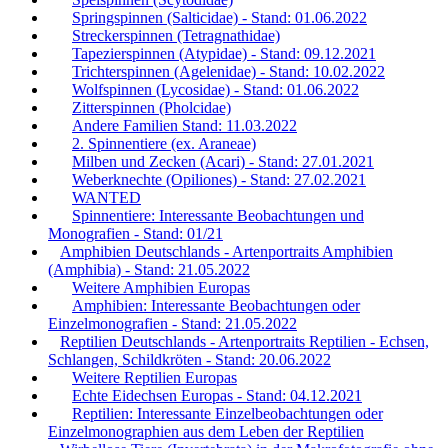
Springspinnen (Salticidae) - Stand: 01.06.2022
Streckerspinnen (Tetragnathidae)
Tapezierspinnen (Atypidae) - Stand: 09.12.2021
Trichterspinnen (Agelenidae) - Stand: 10.02.2022
Wolfspinnen (Lycosidae) - Stand: 01.06.2022
Zitterspinnen (Pholcidae)
Andere Familien Stand: 11.03.2022
2. Spinnentiere (ex. Araneae)
Milben und Zecken (Acari) - Stand: 27.01.2021
Weberknechte (Opiliones) - Stand: 27.02.2021
WANTED
Spinnentiere: Interessante Beobachtungen und
Monografien - Stand: 01/21
Amphibien Deutschlands - Artenportraits Amphibien
(Amphibia) - Stand: 21.05.2022
Weitere Amphibien Europas
Amphibien: Interessante Beobachtungen oder
Einzelmonografien - Stand: 21.05.2022
Reptilien Deutschlands - Artenportraits Reptilien - Echsen,
Schlangen, Schildkröten - Stand: 20.06.2022
Weitere Reptilien Europas
Echte Eidechsen Europas - Stand: 04.12.2021
Reptilien: Interessante Einzelbeobachtungen oder
Einzelmonographien aus dem Leben der Reptilien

····················

[Your instructions]: Within the material, how many lines hold the string "Reptilien"? Give the number by itself.

[Task output]: 4